DaGenix / rust-crypto

A (mostly) pure-Rust implementation of various cryptographic algorithms.
Apache License 2.0
1.4k stars 298 forks source link

How to encrypt / decrypt big string using Blowfish ECB? #393

Closed danielrs closed 8 years ago

danielrs commented 8 years ago

I need to encrypt / decrypt a String of unknown size using Blowfish, however, the only functions provided in the module are encrypt_block and decrypt_block, which only work on &[u8] slices of 8 bytes.

I'm guessing there's an interface for using all symmetric block ciphers? I'm having trouble finding examples.

adam-frisby commented 8 years ago

Convert your string to bytes?

https://doc.rust-lang.org/std/string/struct.String.html#method.as_bytes

danielrs commented 8 years ago

@pix64 I apologize if I didn't explain myself correctly. What I mean is that Blowfish's encrypt_block and decrypt_block only work on blocks of 8 bytes. If my String is more than 8 bytes long, then those methods won't work, as they wouldn't be able to encrypt the whole thing.

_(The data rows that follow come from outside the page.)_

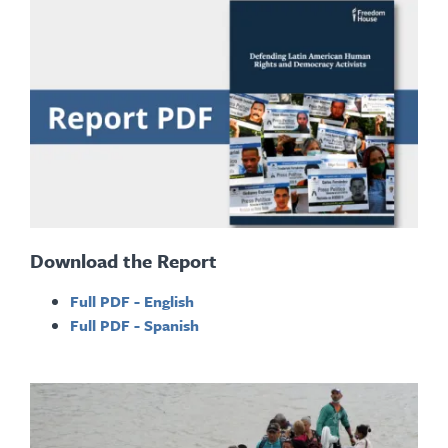
Download the Report
Full PDF - English
Full PDF - Spanish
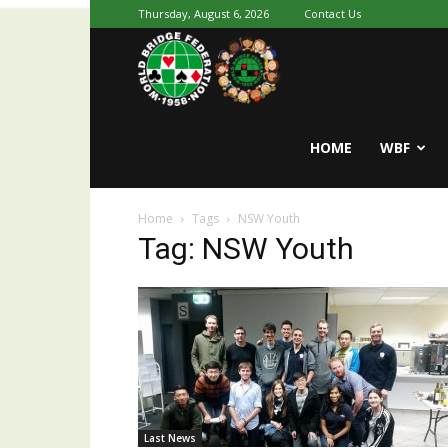
Thursday, August 6, 2026
Contact Us
Youth
World
HOME
WBF
Home
Tags
NSW Youth
Bridge
Tag: NSW Youth
Last News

adam-frisby commented 8 years ago

You have to split your strings bytes into chunks of 8 bytes. Slices have a .chunks(n) iterator which will give you slices of n bytes. Then join the outputs of encrypt_block on each chunk. Since, you have to have a block of 8, you may need to pad the last chunk.

Since you're encrypting a UTF-8 string I would assume you would able to pad with zeros (null character). When you decrypt the cyphertext you will know the String ends at the null terminator.

danielrs commented 8 years ago

Just got encryption working:

//! Encryption and Decryption using Blowfish with ECB mode.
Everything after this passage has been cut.